En littérature, pour donner corps à un protagoniste, on lui attribue des traits physiques, mais aussi un statut social, des traumatismes et des rêves auxquels les lectrices et lecteurs puissent s’attacher. C’est ainsi qu’un personnage de roman en vient à acquérir la consistance de la réalité et peut nous entrainer corps et âme. C’est également vrai dans la vie ; nous avons besoin de figures qui donnent envie d’avancer à leurs côtés parce qu’on les reconnaît. Ainsi, en matière d’éthique et de politique, s’il n’y a pas de sauveur suprême, il existe en revanche des créateurs de sillages, des guides inspirants comme l’a été un temps pour moi Bernard Moitessier, qui tracent un chemin dans lequel placer ses pas. A vingt ans comme à cinquante, on a besoin de se choisir des ancêtres, de s’inscrire dans une filiation. Après avoir lu Ursula K Le Guin et Maria Mies, j’ai choisi d’en faire mes grands-mères de veillée. Rosa Luxemburg quant à elle est une tante forte et attentionnée, un rempart de douceur et de fermeté capable de me secouer quand je me laisse aller. Mais vous, qui avez l’âge d’être mes filles, jamais je ne vous ai envisagées comme telles. Ni comme des sœurs, non. Je crois que le mot juste est compagnes.
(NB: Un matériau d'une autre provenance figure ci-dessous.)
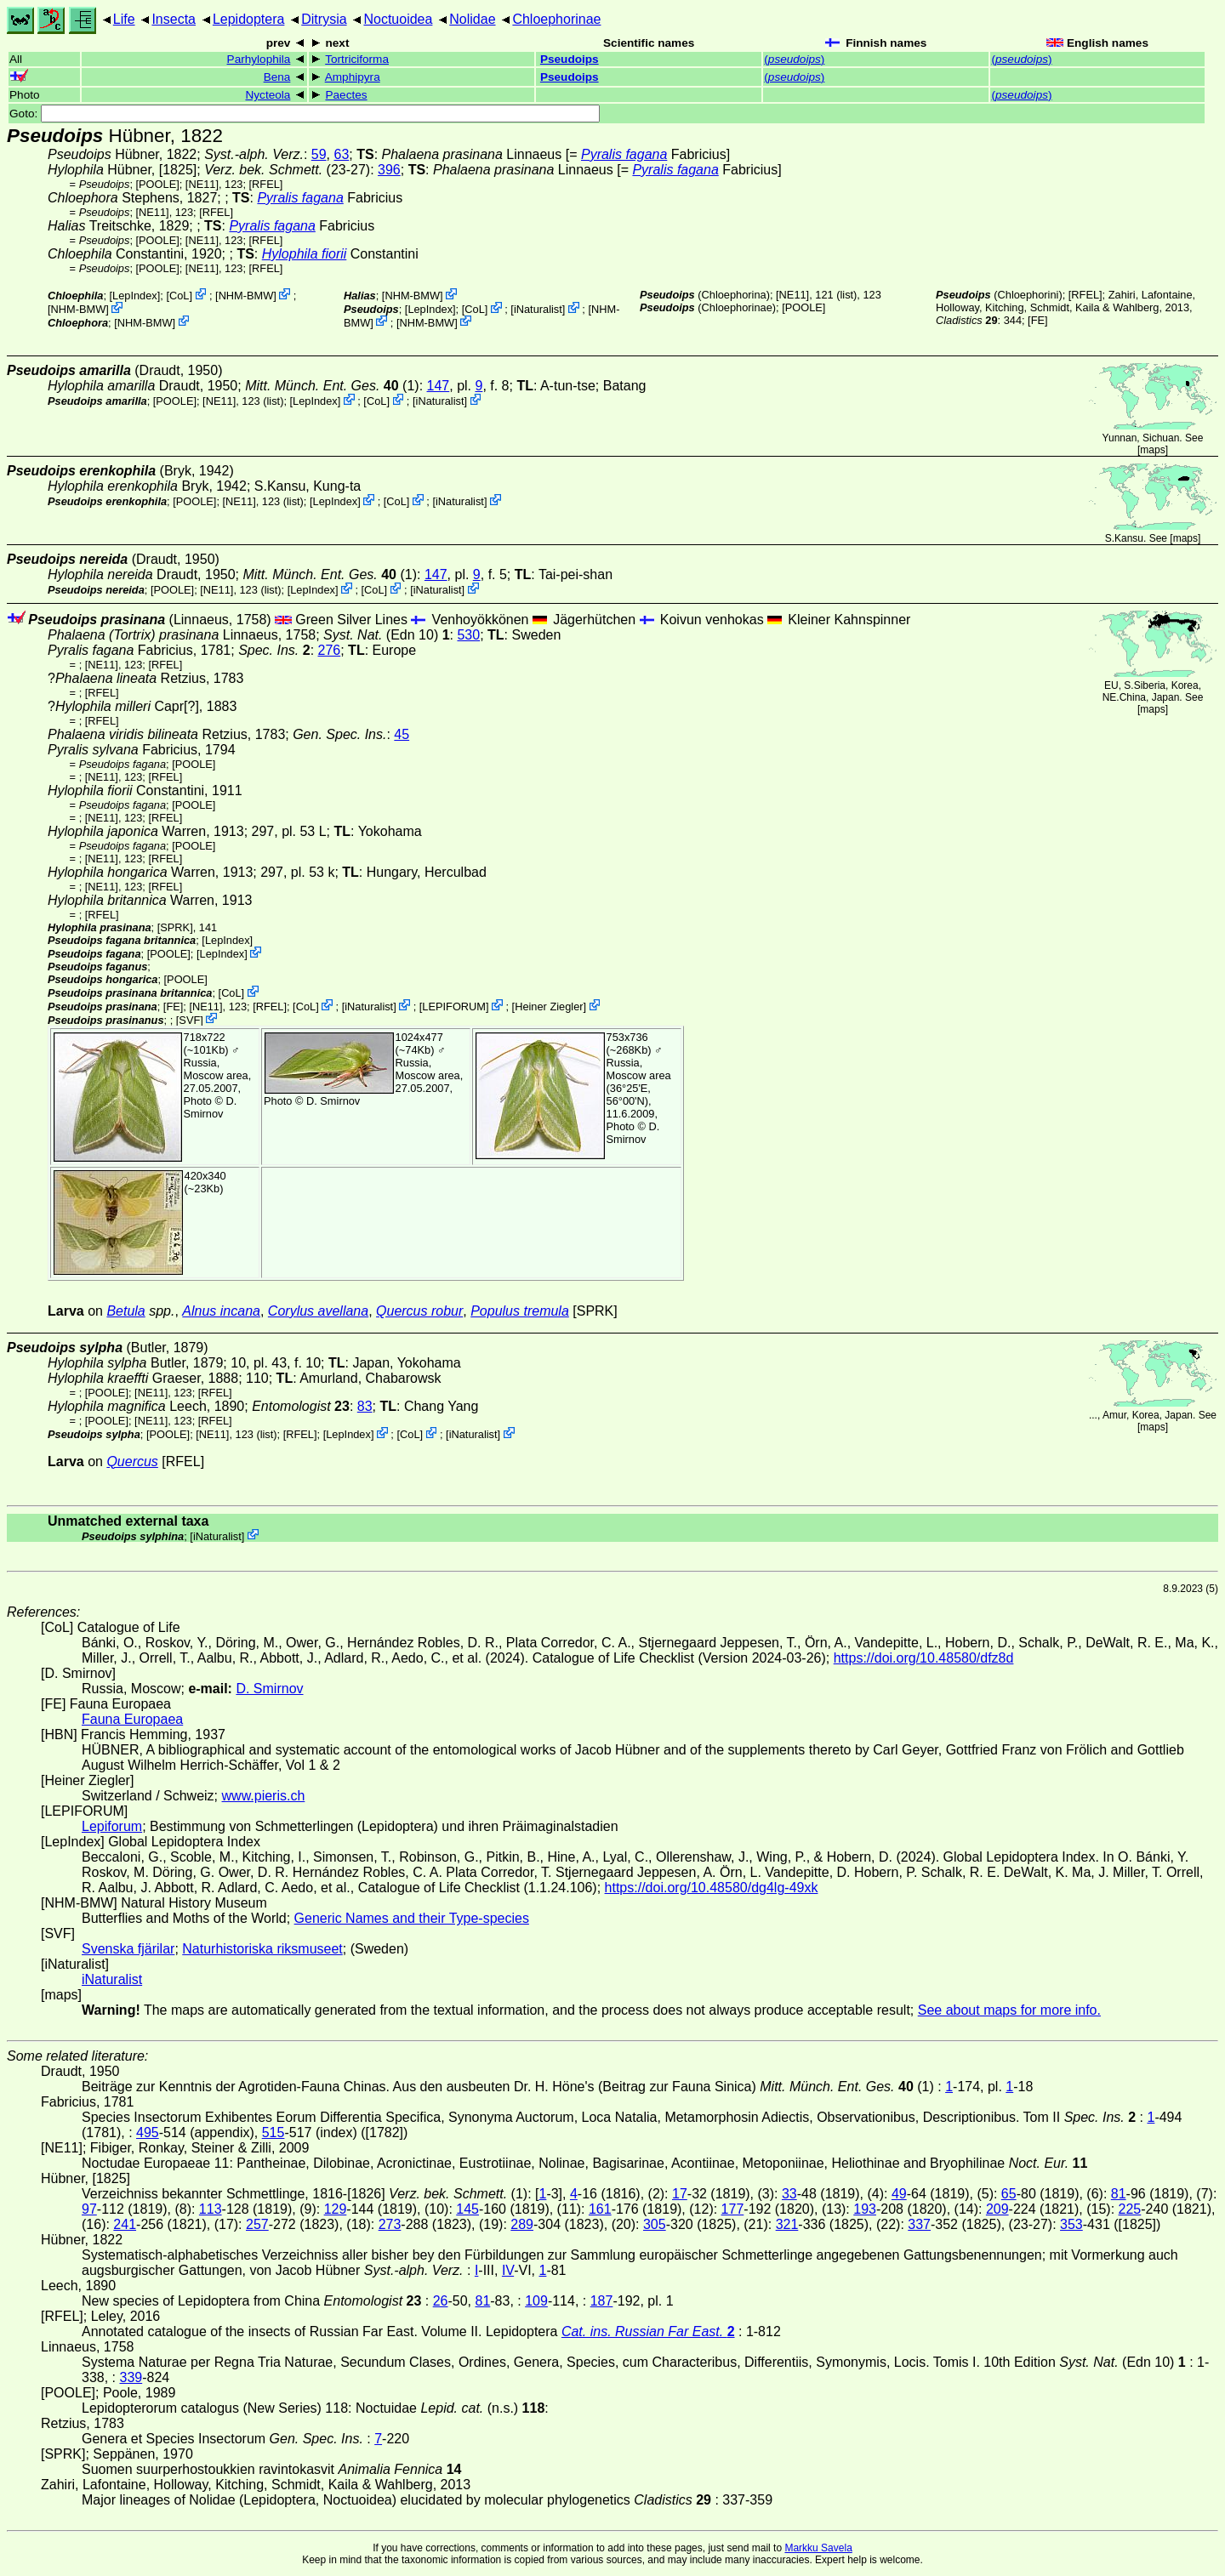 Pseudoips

Ce qui est en jeu aujourd’hui, à Sainte Soline et ailleurs, c’est il me semble l’essentielle jonction entre l’éthique et le politique. Comme l’écrivait Serge Quadruppani au jeune Karl en 2010, il s’agit d’ « identifier l’insupportable et de rester son irréductible ennemi ». Ce qui s’est passé à Sainte Soline a été insupportable, et je reste
Votre irréductible amie.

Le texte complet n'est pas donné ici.